Stereotactic body radiotherapy for prostate cancer: A preliminary report
Version of Record online: 20 SEP 2012
© 2012 Wiley Publishing Asia Pty Ltd
Asia-Pacific Journal of Clinical Oncology
Volume 10, Issue 2, pages e46–e53, June 2014
How to Cite
Lee, Y. H., Son, S. H., Yoon, S. C., Yu, M., Choi, B. O., Kim, Y. S., Jang, H. S., Lee, S. N., Jang, J. S. and Hwang, T. K. (2014), Stereotactic body radiotherapy for prostate cancer: A preliminary report. Asia-Pacific Journal of Clinical Oncology, 10: e46–e53. doi: 10.1111/j.1743-7563.2012.01589.x
- Issue online: 26 MAY 2014
- Version of Record online: 20 SEP 2012
- Manuscript Accepted: 9 JUL 2012
- Korea Health 21 R&D Project. Grant Number: A070001
- Ministry of Health & Welfare, Republic of Korea
- prostate cancer;
- stereotactic body radiotherapy
We report the results of a retrospective study of stereotactic body radiotherapy (SBRT) using a Cyberknife for prostate cancer.
In all 29 patients were treated with hypofractionated SBRT using a Cyberknife at median 36 Gy in five fractions. All the patients were treated with a radical aim. Prostate-specific antigen (PSA) was evaluated at baseline and after radiotherapy. Acute (≤3 months) and late (>3 months) urinary and rectal toxicities were recorded according to the CTCAE version 4.0.

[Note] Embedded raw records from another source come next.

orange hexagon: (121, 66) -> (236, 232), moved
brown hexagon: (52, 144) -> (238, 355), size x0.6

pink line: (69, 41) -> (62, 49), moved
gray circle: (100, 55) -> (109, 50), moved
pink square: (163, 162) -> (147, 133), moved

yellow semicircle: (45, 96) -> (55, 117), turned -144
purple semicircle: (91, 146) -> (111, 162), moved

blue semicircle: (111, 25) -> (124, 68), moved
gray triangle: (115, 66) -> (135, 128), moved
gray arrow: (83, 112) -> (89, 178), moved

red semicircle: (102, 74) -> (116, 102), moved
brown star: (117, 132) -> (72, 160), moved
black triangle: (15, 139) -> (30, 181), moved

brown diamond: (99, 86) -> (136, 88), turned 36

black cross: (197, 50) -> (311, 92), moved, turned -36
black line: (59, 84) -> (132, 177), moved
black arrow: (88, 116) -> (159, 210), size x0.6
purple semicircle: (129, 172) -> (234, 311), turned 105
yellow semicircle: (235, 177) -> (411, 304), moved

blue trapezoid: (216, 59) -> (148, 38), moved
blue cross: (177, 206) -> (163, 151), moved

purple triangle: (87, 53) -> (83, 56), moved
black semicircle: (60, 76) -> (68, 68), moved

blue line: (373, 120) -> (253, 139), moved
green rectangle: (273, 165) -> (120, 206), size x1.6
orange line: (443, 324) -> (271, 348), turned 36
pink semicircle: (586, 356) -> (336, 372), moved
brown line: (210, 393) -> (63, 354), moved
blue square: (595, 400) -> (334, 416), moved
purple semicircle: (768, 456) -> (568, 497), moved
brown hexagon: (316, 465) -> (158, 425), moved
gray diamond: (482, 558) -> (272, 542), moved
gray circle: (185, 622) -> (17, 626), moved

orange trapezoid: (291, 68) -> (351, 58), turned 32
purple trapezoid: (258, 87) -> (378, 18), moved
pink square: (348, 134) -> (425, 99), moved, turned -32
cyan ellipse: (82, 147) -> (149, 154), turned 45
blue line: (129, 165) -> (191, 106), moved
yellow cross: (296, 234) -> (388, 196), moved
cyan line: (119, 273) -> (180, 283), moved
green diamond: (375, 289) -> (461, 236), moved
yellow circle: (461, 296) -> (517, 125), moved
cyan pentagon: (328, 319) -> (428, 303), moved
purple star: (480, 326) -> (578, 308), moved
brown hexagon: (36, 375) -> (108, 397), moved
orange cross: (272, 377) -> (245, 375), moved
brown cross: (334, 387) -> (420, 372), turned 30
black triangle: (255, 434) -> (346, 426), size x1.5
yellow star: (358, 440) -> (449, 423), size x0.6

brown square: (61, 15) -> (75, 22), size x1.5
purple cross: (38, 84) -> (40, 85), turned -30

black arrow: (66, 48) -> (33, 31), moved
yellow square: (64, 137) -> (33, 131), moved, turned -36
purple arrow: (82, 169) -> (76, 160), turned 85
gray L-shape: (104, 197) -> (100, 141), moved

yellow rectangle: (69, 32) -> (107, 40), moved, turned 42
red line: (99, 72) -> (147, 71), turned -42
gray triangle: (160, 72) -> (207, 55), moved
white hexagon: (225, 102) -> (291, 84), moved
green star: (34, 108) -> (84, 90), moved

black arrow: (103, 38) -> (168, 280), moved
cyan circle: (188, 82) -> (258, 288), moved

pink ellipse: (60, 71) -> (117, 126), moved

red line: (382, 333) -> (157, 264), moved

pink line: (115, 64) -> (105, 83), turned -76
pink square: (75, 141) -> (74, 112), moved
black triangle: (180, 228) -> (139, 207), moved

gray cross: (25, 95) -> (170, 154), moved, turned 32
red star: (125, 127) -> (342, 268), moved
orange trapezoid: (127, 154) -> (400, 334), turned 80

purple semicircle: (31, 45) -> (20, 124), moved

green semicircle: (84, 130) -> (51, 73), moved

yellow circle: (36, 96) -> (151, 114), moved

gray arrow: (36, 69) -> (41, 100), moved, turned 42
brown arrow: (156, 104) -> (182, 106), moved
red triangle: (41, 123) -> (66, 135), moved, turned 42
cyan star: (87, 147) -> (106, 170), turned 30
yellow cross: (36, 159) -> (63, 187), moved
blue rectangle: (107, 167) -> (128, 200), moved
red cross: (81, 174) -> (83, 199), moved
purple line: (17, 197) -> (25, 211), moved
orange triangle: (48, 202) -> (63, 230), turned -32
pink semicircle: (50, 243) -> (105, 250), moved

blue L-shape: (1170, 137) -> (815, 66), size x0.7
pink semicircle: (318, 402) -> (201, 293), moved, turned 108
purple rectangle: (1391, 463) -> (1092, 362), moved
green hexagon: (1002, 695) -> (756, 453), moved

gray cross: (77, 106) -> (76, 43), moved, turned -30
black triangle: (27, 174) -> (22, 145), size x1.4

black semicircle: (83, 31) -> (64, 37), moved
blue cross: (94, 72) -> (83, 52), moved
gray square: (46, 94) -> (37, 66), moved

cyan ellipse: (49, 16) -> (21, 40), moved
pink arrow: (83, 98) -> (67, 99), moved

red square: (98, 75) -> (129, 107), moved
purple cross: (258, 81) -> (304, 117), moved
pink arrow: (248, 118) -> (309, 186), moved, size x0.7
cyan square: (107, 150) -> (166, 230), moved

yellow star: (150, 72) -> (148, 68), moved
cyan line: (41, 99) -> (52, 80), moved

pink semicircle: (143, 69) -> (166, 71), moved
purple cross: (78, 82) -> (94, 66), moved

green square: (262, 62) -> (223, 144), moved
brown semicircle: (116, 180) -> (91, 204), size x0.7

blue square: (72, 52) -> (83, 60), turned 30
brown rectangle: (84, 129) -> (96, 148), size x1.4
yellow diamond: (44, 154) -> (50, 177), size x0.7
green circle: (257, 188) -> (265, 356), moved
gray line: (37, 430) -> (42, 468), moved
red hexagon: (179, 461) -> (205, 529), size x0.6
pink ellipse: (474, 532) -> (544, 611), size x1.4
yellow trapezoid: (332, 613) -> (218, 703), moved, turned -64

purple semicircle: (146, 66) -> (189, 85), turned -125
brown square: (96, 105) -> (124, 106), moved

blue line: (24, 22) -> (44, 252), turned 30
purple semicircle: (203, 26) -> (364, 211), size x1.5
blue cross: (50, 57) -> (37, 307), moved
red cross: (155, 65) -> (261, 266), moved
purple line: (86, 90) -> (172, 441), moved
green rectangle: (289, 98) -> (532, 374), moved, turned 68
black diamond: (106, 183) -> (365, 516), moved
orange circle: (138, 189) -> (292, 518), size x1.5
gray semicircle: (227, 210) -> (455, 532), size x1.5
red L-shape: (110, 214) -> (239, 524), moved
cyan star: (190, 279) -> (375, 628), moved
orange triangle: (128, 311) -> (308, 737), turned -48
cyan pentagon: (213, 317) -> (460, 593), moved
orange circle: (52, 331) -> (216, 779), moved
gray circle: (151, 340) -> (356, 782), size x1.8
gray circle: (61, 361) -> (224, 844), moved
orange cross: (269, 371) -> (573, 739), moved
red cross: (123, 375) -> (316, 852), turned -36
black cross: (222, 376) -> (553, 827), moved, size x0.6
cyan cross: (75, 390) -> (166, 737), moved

The median duration of follow up was 41 months. PSA values decreased in a time-dependent way. The median PSA nadir was 0.329 ng/mL, achieved after a median of 23 months’ follow up. Two patients had a PSA failure according to the definition of nadir + 2 ng/mL. Eight patients (28%) had a benign PSA bounce at median 9 months after radiotherapy. CTCAE Grade 2 and 3 late urinary toxicities were reported in 3 and 3%, respectively. One patient had exacerbated urinary symptoms and received an operation. There were no severe late rectal toxicities.
The preliminary findings of our study suggest SBRT is feasible for prostate cancer treatment. Further studies with more patients and longer follow-up duration are required.